Steve Chapman has a piece up today at Reason.com which discusses some obscure recent efforts to regulate the wearing of headphones on or near roadways. I think Chapman’s first paragraph gets to the nub of the issue: it is annoying that more and more people (mainly young people but also people old enough to know better) insist on using earphones and listening to music, or carrying on electronic conversations of various kinds, in every kind of public venue and at all times. What’s most annoying, for me, is those who must listen to their music all day and everywhere, including times where alertness to danger would be advisable, or the possibility of old-fashioned social interaction (I believe it’s called conversation) looms large. In my view, and I know that at least some share it, it’s rude to come into a public place with earphones on: it implies that everyone else is mainly an annoyance, that you wish they weren’t there so you could just be listening to your own music and doing whatever it is that you want to do. At the very least it cuts off any chance at the simple exchange of pleasantries that mark a civilized society.
I would agree that passing new laws isn’t the right solution, but would suggest that the offending behavior be treated as a social faux pas instead. Most people would rather break laws than commit faux pas. Such mechanisms, sometimes referred to as “shaming,” used to be in wide use, but where are these mechanisms now?
If you grant that I may have a point, you may then ask where is it acceptable to listen to music through earphones, and where not? I admit it can be a tough call. Sitting in a school library study stall would seem to be OK: it’s public, but you are in a private nook which is there to cut off disturbance from those around you. But in an airport lounge? A bus stop? Walking into the Post Office?

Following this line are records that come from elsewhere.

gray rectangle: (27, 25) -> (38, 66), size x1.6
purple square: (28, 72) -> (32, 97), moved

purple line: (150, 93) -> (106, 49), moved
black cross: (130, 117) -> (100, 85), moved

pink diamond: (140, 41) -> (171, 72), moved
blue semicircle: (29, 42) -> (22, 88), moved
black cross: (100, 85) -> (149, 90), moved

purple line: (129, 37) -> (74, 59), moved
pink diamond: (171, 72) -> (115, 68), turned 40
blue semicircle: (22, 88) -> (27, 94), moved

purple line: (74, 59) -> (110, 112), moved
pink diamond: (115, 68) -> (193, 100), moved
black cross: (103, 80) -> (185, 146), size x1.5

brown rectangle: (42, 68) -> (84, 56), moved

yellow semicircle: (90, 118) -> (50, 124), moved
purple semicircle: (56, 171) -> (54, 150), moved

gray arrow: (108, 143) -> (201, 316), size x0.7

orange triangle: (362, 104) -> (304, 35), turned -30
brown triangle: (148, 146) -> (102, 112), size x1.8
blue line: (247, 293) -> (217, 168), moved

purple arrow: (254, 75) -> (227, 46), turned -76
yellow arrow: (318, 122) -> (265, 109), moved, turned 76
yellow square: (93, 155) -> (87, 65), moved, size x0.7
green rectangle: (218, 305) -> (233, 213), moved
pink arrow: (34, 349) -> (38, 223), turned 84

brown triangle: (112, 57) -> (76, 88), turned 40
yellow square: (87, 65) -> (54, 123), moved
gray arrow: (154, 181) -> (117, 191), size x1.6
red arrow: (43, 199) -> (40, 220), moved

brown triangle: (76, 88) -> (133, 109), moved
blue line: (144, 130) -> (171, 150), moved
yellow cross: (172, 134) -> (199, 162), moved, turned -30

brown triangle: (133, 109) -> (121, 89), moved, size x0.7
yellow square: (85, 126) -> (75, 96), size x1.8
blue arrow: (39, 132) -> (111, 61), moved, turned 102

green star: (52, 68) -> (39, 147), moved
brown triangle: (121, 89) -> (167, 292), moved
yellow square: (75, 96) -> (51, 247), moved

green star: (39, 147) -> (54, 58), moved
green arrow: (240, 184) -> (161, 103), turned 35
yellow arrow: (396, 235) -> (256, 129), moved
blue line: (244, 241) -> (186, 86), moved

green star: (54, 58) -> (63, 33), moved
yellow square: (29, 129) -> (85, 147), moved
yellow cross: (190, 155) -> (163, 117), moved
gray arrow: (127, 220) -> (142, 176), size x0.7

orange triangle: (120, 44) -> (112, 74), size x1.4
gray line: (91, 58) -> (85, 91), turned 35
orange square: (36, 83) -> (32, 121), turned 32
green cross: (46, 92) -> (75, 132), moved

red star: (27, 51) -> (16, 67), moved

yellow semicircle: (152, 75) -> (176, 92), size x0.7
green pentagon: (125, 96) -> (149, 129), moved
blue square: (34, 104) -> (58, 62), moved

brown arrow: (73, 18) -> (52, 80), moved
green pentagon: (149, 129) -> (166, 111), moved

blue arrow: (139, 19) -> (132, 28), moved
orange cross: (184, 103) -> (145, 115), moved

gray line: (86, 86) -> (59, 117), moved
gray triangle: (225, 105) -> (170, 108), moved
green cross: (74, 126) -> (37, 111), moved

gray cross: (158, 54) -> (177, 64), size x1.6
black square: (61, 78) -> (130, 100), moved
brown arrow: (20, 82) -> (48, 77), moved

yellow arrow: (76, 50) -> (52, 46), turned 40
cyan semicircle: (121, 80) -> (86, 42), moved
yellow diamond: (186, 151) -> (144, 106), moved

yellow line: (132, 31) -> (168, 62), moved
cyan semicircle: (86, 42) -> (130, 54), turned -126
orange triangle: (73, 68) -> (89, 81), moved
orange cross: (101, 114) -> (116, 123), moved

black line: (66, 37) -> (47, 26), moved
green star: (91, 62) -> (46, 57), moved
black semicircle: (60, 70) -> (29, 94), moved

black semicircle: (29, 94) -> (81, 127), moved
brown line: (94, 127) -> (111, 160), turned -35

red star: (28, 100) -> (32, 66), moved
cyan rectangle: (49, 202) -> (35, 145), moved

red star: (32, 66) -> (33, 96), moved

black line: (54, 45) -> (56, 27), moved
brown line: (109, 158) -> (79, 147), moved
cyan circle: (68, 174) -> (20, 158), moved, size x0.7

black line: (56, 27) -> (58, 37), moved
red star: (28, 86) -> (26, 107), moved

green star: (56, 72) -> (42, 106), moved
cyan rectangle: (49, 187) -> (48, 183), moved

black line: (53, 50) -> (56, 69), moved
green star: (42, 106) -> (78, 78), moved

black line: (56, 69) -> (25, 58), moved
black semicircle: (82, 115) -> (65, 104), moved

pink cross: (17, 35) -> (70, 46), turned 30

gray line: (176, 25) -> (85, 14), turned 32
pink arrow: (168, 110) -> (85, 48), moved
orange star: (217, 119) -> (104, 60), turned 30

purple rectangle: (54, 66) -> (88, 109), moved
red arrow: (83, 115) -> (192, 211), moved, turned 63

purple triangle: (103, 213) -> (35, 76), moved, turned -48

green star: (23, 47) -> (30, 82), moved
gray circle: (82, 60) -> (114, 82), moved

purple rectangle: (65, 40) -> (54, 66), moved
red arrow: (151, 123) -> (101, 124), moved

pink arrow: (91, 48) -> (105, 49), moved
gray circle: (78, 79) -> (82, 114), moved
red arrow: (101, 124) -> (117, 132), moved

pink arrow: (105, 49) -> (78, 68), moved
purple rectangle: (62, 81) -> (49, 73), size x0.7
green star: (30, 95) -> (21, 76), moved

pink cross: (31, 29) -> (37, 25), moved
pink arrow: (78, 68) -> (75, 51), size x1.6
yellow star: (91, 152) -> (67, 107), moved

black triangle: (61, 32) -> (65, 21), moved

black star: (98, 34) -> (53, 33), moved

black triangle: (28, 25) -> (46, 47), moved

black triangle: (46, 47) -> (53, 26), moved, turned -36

Crossing a busy street?
Can the enforcement of social norms, to the extent that they even exist at this point, solve this “problem” without need of idiotic laws? Many in the Reason.com crowd will say there is no “problem” in the first place, and maybe they’re right. But such answers will likely add to the common perception that libertarians are excessively atomistic, and that libertarianism is not consistent with a well functioning society.